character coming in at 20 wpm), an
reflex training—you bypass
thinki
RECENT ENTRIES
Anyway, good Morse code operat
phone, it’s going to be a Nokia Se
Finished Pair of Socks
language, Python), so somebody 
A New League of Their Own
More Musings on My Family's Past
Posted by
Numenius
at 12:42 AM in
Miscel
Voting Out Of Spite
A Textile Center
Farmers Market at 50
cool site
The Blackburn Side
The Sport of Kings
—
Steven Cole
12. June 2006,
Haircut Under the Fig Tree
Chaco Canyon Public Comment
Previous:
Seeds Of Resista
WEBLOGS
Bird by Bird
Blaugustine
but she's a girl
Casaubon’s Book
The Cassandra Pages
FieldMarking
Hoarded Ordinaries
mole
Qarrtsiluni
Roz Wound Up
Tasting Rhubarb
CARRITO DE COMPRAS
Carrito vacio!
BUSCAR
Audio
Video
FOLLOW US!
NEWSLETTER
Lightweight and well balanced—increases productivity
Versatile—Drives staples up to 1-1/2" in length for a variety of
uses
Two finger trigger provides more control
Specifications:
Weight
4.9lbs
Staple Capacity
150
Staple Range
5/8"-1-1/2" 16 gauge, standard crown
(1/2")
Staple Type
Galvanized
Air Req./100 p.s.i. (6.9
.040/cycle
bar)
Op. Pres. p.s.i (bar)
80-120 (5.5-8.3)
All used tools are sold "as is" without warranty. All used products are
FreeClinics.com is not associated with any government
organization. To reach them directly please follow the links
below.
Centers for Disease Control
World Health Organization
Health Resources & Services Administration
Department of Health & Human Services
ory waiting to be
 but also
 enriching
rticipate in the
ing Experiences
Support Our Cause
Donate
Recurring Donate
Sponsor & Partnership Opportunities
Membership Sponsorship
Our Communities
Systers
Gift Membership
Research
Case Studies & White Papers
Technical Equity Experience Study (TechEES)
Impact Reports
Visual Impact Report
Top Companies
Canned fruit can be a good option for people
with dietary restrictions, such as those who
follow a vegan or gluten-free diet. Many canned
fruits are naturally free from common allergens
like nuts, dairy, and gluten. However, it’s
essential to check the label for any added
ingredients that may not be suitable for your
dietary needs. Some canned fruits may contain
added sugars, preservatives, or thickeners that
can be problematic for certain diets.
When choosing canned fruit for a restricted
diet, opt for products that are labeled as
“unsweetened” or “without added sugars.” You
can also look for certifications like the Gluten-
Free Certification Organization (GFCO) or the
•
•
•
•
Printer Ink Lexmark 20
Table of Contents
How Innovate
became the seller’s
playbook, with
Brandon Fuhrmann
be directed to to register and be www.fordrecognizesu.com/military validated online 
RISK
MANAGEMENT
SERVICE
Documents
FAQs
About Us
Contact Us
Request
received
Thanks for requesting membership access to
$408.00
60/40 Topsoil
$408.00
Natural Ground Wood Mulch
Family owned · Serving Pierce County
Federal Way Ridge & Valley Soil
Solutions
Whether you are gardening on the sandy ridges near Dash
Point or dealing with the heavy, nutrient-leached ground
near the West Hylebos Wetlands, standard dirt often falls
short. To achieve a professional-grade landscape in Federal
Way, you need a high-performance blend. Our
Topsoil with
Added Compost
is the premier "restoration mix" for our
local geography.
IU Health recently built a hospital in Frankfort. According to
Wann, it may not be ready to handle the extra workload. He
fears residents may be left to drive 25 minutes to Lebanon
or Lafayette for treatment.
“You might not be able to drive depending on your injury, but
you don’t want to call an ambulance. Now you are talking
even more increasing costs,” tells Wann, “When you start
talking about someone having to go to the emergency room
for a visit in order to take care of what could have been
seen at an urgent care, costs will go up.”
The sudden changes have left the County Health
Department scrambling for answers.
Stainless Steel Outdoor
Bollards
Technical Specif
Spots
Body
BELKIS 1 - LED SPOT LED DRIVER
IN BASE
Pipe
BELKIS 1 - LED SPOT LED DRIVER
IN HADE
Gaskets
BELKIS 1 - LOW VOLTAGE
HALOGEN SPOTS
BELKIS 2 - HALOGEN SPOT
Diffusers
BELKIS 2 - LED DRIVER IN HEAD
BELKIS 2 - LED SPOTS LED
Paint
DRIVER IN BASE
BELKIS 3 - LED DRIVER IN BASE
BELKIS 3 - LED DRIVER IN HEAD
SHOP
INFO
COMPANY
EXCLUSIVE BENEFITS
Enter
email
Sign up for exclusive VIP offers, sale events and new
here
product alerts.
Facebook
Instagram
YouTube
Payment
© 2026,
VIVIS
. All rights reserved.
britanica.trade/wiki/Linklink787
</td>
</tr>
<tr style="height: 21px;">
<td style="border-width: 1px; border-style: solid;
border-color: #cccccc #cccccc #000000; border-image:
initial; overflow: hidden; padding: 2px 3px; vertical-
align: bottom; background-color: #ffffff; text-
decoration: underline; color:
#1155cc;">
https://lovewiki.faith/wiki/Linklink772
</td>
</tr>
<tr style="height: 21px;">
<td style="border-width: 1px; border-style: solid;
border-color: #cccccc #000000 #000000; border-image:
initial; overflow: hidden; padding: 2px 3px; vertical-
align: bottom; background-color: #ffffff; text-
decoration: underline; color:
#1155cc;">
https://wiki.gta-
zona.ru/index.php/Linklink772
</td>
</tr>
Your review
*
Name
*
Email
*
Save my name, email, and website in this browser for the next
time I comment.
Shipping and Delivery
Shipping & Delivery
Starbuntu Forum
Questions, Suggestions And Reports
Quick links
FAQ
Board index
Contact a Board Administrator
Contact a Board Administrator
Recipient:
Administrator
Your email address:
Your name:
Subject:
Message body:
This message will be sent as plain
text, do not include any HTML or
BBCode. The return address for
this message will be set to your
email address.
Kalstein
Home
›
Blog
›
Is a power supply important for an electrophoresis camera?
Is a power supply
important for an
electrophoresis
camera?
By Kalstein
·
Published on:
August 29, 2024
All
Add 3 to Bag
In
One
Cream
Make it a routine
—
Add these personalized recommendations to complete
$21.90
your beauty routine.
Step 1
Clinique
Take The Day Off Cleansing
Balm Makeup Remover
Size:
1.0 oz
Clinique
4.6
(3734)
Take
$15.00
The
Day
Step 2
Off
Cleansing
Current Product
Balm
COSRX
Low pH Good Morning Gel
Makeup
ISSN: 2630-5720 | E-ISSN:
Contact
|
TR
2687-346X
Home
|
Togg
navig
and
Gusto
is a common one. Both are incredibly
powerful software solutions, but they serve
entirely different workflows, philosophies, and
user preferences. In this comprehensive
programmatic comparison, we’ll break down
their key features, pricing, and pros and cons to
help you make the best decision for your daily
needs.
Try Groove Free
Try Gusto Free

:: What is expected ::
For each line in the data that holds the word "Department", copy the line.

:: Result below ::
Department of Health & Human Services
Department scrambling for answers.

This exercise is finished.